What you are asked to do:
Reproduce the following data exactly, minus any images.

Supplied information:
- - -

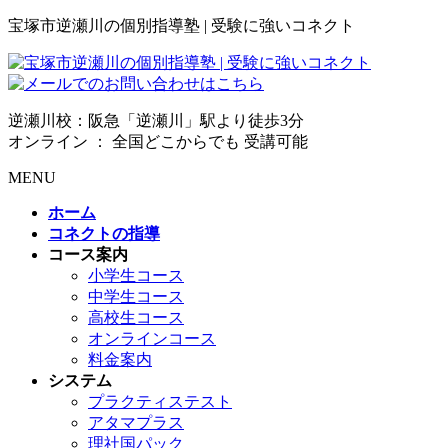
宝塚市逆瀬川の個別指導塾 | 受験に強いコネクト
逆瀬川校：阪急「逆瀬川」駅より徒歩3分
オンライン ： 全国どこからでも 受講可能
MENU
ホーム
コネクトの指導
コース案内
小学生コース
中学生コース
高校生コース
オンラインコース
料金案内
システム
プラクティステスト
アタマプラス
理社国パック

- - -

Response to the task:
宝塚市逆瀬川の個別指導塾 | 受験に強いコネクト
逆瀬川校：阪急「逆瀬川」駅より徒歩3分
オンライン ： 全国どこからでも 受講可能
MENU
ホーム
コネクトの指導
コース案内
小学生コース
中学生コース
高校生コース
オンラインコース
料金案内
システム
プラクティステスト
アタマプラス
理社国パック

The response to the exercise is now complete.